Task brief: Check each line of the records below for the string "要求制定质量手册", then state how many lines contain it, with no other output.

Material for this exercise:
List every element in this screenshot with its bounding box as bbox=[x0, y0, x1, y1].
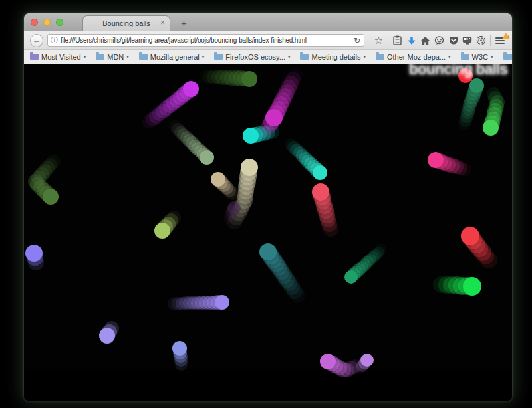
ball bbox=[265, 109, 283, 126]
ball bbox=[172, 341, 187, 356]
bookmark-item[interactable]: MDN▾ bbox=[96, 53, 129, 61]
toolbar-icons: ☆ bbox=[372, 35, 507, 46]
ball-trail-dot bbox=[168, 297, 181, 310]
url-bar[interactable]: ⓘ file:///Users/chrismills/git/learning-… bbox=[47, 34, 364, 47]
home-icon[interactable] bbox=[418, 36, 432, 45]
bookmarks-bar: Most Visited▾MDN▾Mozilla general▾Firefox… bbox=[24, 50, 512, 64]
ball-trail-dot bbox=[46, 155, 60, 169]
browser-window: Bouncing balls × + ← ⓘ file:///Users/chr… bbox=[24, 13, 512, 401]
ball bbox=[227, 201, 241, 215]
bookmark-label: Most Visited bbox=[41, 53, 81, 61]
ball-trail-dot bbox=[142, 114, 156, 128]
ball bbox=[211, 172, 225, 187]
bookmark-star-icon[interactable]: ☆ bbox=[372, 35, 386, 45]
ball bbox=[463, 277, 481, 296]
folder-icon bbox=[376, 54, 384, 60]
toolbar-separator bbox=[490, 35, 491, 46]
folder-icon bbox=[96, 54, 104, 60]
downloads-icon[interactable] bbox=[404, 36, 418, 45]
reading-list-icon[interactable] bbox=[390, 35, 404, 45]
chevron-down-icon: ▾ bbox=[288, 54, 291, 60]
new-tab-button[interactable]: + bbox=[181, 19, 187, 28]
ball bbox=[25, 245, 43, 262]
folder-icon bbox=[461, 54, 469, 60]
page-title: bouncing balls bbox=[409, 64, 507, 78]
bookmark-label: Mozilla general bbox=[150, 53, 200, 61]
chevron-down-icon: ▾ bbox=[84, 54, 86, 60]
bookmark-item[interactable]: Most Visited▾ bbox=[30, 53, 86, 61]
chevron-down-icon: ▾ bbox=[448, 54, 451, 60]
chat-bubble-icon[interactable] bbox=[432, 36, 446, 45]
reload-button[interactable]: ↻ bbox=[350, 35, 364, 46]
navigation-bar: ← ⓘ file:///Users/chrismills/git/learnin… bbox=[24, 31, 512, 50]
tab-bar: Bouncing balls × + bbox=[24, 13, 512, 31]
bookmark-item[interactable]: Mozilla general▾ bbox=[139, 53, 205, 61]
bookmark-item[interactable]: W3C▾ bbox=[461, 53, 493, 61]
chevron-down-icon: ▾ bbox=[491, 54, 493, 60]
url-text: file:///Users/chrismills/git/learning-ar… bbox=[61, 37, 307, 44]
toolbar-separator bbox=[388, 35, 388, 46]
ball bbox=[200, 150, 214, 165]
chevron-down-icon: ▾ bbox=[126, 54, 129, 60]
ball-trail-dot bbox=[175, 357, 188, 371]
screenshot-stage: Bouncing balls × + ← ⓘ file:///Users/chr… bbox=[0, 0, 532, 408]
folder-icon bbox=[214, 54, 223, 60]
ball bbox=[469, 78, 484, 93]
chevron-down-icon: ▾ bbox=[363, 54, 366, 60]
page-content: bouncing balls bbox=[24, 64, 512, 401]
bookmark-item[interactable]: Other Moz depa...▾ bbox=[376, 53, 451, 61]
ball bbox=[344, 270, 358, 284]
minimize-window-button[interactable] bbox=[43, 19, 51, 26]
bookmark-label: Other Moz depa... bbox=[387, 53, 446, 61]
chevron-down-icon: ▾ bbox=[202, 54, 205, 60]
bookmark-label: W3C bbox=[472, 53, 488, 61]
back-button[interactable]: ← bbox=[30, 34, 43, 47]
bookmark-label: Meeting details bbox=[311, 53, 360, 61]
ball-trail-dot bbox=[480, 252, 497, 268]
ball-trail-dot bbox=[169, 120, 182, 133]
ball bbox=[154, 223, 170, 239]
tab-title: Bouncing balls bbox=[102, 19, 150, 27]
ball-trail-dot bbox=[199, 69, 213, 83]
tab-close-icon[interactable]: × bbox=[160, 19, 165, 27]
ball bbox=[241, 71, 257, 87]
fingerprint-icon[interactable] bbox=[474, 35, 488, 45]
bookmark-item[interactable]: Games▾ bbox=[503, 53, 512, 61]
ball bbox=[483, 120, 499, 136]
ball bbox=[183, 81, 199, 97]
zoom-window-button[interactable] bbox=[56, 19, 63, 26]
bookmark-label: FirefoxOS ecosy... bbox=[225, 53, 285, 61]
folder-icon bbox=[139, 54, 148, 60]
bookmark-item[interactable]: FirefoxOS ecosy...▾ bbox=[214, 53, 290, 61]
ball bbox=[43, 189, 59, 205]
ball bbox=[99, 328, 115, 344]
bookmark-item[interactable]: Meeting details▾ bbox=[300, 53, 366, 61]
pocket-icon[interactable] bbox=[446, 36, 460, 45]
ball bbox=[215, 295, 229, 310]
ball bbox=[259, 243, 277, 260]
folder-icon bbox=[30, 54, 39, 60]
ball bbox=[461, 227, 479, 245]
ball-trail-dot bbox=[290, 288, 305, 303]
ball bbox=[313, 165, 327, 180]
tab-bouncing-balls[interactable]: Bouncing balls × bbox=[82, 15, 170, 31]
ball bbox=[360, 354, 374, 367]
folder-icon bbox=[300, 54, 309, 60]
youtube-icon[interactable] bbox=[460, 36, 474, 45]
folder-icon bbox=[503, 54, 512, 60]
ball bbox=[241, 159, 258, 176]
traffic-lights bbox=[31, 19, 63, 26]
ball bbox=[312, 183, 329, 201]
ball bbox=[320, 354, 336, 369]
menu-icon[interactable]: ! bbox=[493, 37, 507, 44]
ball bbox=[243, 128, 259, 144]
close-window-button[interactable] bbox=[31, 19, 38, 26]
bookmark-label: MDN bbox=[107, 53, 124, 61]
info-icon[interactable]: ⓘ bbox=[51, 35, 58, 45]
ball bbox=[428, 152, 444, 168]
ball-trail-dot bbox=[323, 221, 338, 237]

==

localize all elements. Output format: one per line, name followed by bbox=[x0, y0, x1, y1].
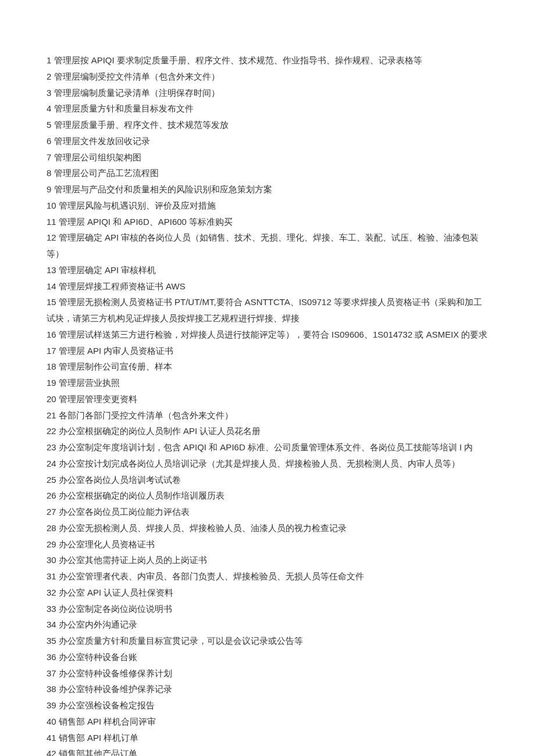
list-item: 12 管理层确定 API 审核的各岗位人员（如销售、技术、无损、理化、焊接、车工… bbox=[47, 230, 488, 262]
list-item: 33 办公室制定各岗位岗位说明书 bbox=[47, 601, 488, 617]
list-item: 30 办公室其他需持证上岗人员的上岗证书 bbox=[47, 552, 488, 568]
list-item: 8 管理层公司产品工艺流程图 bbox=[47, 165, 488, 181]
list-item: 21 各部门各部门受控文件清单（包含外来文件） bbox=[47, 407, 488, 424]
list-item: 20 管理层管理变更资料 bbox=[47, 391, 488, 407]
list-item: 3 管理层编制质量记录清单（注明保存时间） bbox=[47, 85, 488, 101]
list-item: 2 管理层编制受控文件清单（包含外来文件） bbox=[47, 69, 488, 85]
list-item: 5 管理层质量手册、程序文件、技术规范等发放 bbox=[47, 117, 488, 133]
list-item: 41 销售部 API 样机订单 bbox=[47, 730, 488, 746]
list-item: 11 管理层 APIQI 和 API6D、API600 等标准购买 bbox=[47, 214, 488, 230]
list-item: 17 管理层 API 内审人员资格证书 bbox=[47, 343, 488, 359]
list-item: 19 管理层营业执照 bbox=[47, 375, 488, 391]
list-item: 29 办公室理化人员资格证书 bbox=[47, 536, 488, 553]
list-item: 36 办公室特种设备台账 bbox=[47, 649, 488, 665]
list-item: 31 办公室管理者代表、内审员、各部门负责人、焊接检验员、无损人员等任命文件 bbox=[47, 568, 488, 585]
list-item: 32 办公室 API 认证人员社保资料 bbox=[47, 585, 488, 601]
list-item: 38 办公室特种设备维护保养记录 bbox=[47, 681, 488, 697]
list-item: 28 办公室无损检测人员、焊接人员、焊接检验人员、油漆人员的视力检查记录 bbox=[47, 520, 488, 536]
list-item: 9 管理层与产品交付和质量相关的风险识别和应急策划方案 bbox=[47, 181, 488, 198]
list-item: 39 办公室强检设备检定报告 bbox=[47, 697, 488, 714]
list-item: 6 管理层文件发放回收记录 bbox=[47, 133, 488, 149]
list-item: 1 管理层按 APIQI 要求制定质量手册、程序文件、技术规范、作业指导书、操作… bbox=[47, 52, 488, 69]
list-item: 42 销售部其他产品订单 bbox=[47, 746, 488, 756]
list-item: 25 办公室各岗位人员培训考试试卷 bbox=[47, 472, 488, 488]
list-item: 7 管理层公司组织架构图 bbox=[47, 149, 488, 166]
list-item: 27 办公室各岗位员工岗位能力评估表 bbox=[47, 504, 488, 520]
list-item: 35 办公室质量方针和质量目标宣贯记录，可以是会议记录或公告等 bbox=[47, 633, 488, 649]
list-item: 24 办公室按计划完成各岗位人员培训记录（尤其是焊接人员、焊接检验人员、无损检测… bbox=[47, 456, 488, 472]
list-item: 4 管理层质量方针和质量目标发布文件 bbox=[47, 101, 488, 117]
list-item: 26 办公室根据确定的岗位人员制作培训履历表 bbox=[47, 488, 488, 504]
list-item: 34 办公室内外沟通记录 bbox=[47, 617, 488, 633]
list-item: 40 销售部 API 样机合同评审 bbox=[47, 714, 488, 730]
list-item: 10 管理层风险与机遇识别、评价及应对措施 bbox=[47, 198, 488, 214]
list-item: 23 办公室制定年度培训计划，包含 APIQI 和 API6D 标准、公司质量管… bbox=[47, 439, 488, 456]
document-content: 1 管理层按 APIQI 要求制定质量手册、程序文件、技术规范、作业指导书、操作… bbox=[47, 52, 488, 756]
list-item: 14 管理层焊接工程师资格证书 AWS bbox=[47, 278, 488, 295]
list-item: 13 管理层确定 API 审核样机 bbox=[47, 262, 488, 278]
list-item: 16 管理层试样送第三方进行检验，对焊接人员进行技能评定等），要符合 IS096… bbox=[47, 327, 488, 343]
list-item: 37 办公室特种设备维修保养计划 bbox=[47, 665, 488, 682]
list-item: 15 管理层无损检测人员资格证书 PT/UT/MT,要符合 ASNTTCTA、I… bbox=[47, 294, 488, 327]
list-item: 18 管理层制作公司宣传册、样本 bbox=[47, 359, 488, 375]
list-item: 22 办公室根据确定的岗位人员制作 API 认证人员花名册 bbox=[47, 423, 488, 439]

Solution to the exercise: 2